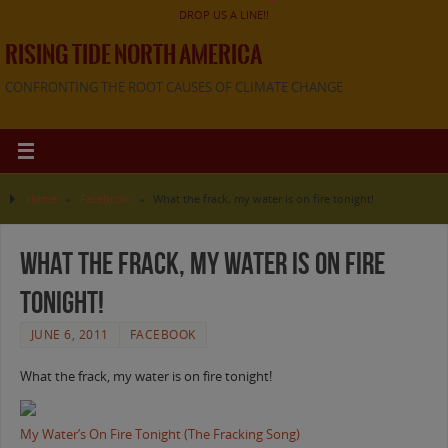
DROP US A LINE!!
RISING TIDE NORTH AMERICA
CONFRONTING THE ROOT CAUSES OF CLIMATE CHANGE
Home
»
Facebook
»
What the frack, my water is on fire tonight!
What the frack, my water is on fire
tonight!
JUNE 6, 2011
FACEBOOK
What the frack, my water is on fire tonight!
My Water’s On Fire Tonight (The Fracking Song)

--- EXERCISE PROMPT ---
The answer must be a word-for-word copy of all the entries, containing no pictures.

--- SOLUTION ---
DROP US A LINE!!
RISING TIDE NORTH AMERICA
CONFRONTING THE ROOT CAUSES OF CLIMATE CHANGE
Home
»
Facebook
»
What the frack, my water is on fire tonight!
What the frack, my water is on fire
tonight!
JUNE 6, 2011
FACEBOOK
What the frack, my water is on fire tonight!
My Water’s On Fire Tonight (The Fracking Song)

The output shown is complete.